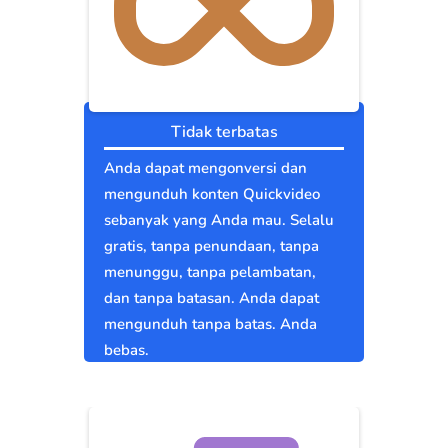
Tidak terbatas
Anda dapat mengonversi dan
mengunduh konten Quickvideo
sebanyak yang Anda mau. Selalu
gratis, tanpa penundaan, tanpa
menunggu, tanpa pelambatan,
dan tanpa batasan. Anda dapat
mengunduh tanpa batas. Anda
bebas.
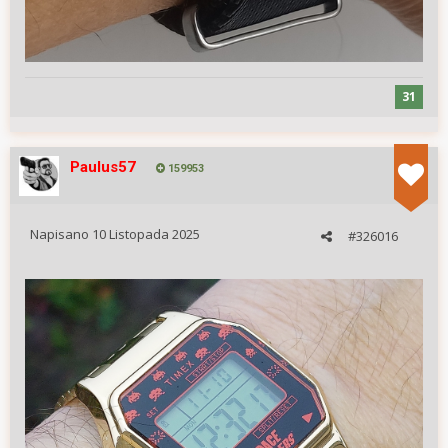
31
Paulus57
159953
Napisano
10 Listopada 2025
#326016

-- Work to be completed --
Exclude the pictures from the copy. Retype exactly the lines running from the one containing "Anda dapat mengonversi dan" through the last line of the listing.

-- Your solution --
Anda dapat mengonversi dan
mengunduh konten Quickvideo
sebanyak yang Anda mau. Selalu
gratis, tanpa penundaan, tanpa
menunggu, tanpa pelambatan,
dan tanpa batasan. Anda dapat
mengunduh tanpa batas. Anda
bebas.
31
Paulus57
159953
Napisano
10 Listopada 2025
#326016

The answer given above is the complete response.